After returning from refit in early 1942, she was deployed as an ocean escort under Mid-Ocean Escort Force (MOEF) command on convoys between St. John's and Derry. She continued performing this duty until April 1944. Mayflower was initially assigned to escort group A-3 in April 1942, but was transferred to C-3 in February 1943.

In April 1944 she was assigned to Western Approaches Command to take part in Operation Neptune, the naval aspect of the invasion of Normandy. On 31 May 1944, she set out to escort the blockships from Oban, which would become part of the beachhead after D-day. After the invasion, Mayflower spent the rest of the war in the waters around the United Kingdom. She was returned to the Royal Navy 31 May 1945.

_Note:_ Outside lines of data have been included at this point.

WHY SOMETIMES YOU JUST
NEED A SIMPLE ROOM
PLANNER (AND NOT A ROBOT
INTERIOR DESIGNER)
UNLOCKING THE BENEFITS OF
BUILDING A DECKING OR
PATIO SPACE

===Trans-Atlantic convoys escorted===

| Convoy | Escort Group | Dates | Notes |
|---|---|---|---|
| HX 136 |  | 30 June-13 July 1941 | Newfoundland to Iceland |
| HX 143 |  | 8-17 Aug 1941 | Newfoundland to Iceland |
| ON 8 |  | 21-25 Aug 1941 | Iceland to Newfoundland |
| SC 44 |  | 14-22 Sept 1941 | Newfoundland to Iceland |
| ON 19 |  | 27 Sept-6 Oct 1941 | Iceland to Newfoundland |
| SC 49 |  | 13-22 Oct 1941 | Newfoundland to Iceland |
| ON 29 |  | 28 Oct-11 Nov 1941 | Iceland to Newfoundland |
| SC 55 |  | 19 Nov-1 Dec 1941 | Newfoundland to Iceland |
| ON 42 |  | 7-14 Dec 1941 | Iceland to Newfoundland |
| SC 71 |  | 22-25 Feb 1942 | Newfoundland to Iceland |
| HX 177 |  | 1–8 March 1942 | Newfoundland to Northern Ireland |
| ON 77 |  | 18–25 March 1942 | Northern Ireland to Newfoundland |
| HX 184 |  | 12–20 April 1942 | Newfoundland to Northern Ireland |
| ON 91 |  | 2–11 May 1942 | Northern Ireland to Newfoundland |
| HX 190 | MOEF group A3 | 20–27 May 1942 | Newfoundland to Northern Ireland |
| ON 102 | MOEF group A3 | 10–21 June 1942 | Northern Ireland to Newfoundland |
| HX 196 | MOEF group A3 | 2–10 July 1942 | Newfoundland to Northern Ireland |
| ON 114 | MOEF group A3 | 20–30 July 1942 | Northern Ireland to Newfoundland |
| SC 95 | MOEF group A3 | 8-18 Aug 1942 | Newfoundland to Northern Ireland |
| ON 125 | MOEF group A3 | 29 Aug-7 Sept 1942 | Northern Ireland to Newfoundland |
| SC 100 | MOEF group A3 | 16-28 Sept 1942 | Newfoundland to Northern Ireland |
| ON 135 | MOEF group A3 | 3-15 Oct 1942 | Northern Ireland to Newfoundland |
| Convoy SC 118 | WLEF | 27-31 Jan 1943 | Halifax to Newfoundland |
| HX 226 | MOEF group C3 | 14-17 Feb 1943 | Newfoundland to Northern Ireland |
| ON 172 | MOEF group C3 | 10–21 March 1943 | Northern Ireland to Newfoundland |
| SC 124 | MOEF group C3 | 26 March-6 April 1943 | Newfoundland to Northern Ireland |
| ON 180 | MOEF group C3 | 25 April-7 May 1943 | Northern Ireland to Newfoundland |
| HX 238 | MOEF group C3 | 13–21 May 1943 | Newfoundland to Northern Ireland |
| ON 187 |  | 2–10 June 1943 | Northern Ireland to Newfoundland |
| HX 244 |  | 20–29 June 1943 | Newfoundland to Northern Ireland |
| ON 192 |  | 10–18 July 1943 | Northern Ireland to Newfoundland |
| ONS 16 |  | 21-29 Aug 1943 | Northern Ireland to Newfoundland |
| HX 255 |  | 8-15 Sept 1943 | Newfoundland to Northern Ireland |
| ONS 19 |  | 27 Sept-9 Oct 1943 | Northern Ireland to Newfoundland |
| HX 261 |  | 17-25 Oct 1943 | Newfoundland to Northern Ireland |
| ON 210 |  | 7-17 Nov 1943 | Northern Ireland to Newfoundland |
| ONS 22 | WLEF | 22 Nov 1943 | Newfoundland to Halifax |
| ON 211 | WLEF | 26-29 Nov 1943 | Newfoundland to Halifax |

==Post-war service==
After her return to the Royal Navy, Mayflower was laid up at Grangemouth. She was sold for scrapping on 20 September 1949 and broken up at Inverkeithing.